Page-level text extractions:

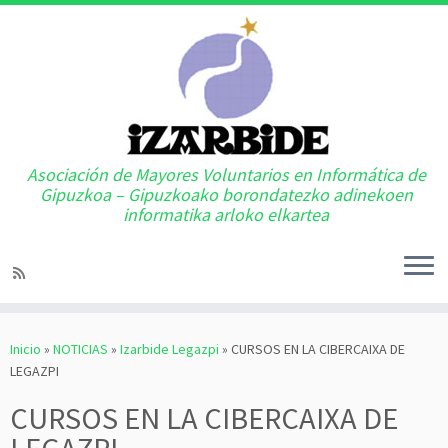
Asociación de Mayores Voluntarios en Informática de
Gipuzkoa – Gipuzkoako borondatezko adinekoen
informatika arloko elkartea
Saltar
al
Inicio
»
NOTICIAS
»
Izarbide Legazpi
»
CURSOS EN LA CIBERCAIXA DE
contenido
LEGAZPI
CURSOS EN LA CIBERCAIXA DE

What you will do:
From the first line to the last, repeat the records exactly. Leave out the pictures.

Task result:
Asociación de Mayores Voluntarios en Informática de
Gipuzkoa – Gipuzkoako borondatezko adinekoen
informatika arloko elkartea
Saltar
al
Inicio
»
NOTICIAS
»
Izarbide Legazpi
»
CURSOS EN LA CIBERCAIXA DE
contenido
LEGAZPI
CURSOS EN LA CIBERCAIXA DE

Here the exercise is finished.